>>>>
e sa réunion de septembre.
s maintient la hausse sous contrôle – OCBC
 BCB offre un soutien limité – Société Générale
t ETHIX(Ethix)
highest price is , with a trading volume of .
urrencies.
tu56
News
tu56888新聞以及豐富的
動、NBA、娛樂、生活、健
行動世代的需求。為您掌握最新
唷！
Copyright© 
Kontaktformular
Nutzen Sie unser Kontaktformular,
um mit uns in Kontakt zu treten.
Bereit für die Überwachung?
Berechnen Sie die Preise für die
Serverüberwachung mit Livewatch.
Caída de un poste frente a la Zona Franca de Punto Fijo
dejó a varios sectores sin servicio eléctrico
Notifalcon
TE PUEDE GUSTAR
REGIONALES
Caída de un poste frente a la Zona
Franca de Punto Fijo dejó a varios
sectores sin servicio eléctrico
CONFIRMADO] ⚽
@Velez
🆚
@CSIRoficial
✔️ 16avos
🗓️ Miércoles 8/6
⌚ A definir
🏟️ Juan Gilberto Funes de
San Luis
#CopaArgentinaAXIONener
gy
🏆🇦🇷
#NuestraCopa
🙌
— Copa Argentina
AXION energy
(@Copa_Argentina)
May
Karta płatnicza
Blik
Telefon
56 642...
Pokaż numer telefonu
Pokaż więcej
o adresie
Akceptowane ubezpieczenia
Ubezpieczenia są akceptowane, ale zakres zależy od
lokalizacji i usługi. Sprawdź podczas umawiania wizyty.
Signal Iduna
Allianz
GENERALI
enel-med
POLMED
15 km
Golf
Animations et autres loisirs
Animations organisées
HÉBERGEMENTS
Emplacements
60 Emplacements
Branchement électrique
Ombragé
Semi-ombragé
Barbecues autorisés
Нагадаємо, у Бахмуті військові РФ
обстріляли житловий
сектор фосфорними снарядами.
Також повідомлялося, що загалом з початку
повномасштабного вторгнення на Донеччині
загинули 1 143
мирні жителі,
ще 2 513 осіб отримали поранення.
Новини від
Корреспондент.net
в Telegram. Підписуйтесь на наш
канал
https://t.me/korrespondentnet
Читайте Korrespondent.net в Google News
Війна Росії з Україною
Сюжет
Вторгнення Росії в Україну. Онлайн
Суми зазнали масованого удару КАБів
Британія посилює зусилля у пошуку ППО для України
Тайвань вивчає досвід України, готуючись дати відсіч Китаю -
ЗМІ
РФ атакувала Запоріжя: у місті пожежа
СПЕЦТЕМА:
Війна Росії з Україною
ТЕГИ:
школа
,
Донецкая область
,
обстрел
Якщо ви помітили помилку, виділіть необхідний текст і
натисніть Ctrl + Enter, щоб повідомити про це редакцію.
<<<<
### Your objective
In the answer, give the lines from the first line of the data through the line with "Nutzen Sie unser", exactly as they appear and with no additions.

### Solution for this task
e sa réunion de septembre.
s maintient la hausse sous contrôle – OCBC
 BCB offre un soutien limité – Société Générale
t ETHIX(Ethix)
highest price is , with a trading volume of .
urrencies.
tu56
News
tu56888新聞以及豐富的
動、NBA、娛樂、生活、健
行動世代的需求。為您掌握最新
唷！
Copyright© 
Kontaktformular
Nutzen Sie unser Kontaktformular,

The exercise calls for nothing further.